Bill Friskics-Warren wrote about Mavis Staples in April 2007 for The Washington Post:
At this point, recording an album of freedom songs might strike some as an exercise in nostalgia, but for Mavis Staples, one of the most stirring gospel and soul singers of all time, it couldn't be timelier -- or more prophetic.

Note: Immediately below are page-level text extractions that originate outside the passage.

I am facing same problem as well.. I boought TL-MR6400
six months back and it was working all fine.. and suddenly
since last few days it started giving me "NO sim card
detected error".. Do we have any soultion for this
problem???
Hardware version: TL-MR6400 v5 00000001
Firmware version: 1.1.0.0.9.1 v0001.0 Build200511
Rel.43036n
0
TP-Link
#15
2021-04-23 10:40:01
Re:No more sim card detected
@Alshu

Outraged by what she saw in New Orleans after Hurricane Katrina, Staples reinvests the likes of "We Shall Not Be Moved" and "(Ain't Nobody Gonna) Turn Me Around" with the moral authority to speak to social and economic injustices that persist today.
"Down in Mississippi / brothers in jail, uneducated children / It's the 21st century, it feels like it's 1960," she ad-libs in a searing remake of Dorothy Love Coates's "Ninety-Nine and a Half." Later, in "My Own Eyes," testifying to how as a little girl she and her father and siblings were jailed by Jim Crow police, she cries, "It's been almost 50 years / How much longer will it last? / We need a change now more than ever / Why are we still treated so bad?"

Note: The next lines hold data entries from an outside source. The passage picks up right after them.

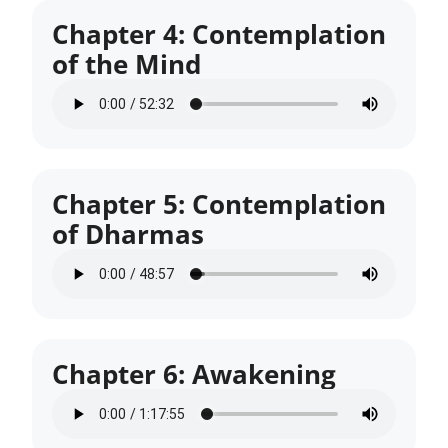
Chapter 4: Contemplation
of the Mind
Chapter 5: Contemplation
of Dharmas
Chapter 6: Awakening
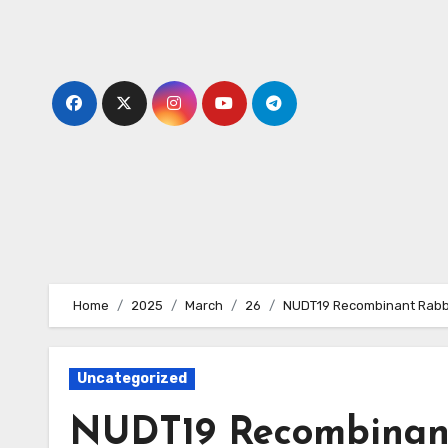
Skip
to
content
Home
2025
March
26
NUDT19 Recombinant Rabbi
Uncategorized
NUDT19 Recombinant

Staples enlists a cloud of kindred witnesses to join her in her call-and-response, notably Ladysmith Black Mambazo and members of the original Freedom Singers, all of whom have known oppression firsthand. Ry Cooder's gutbucket production lends the music further ballast. Often consisting of no more than Cooder's slide guitar and his son Joachim's ambient percussion or drum loops, the arrangements sound like 21st-century updates of the soul-folk that the Staple Singers patented back in the 1960s. Rarely have "remakes" sounded so tonic or inspired.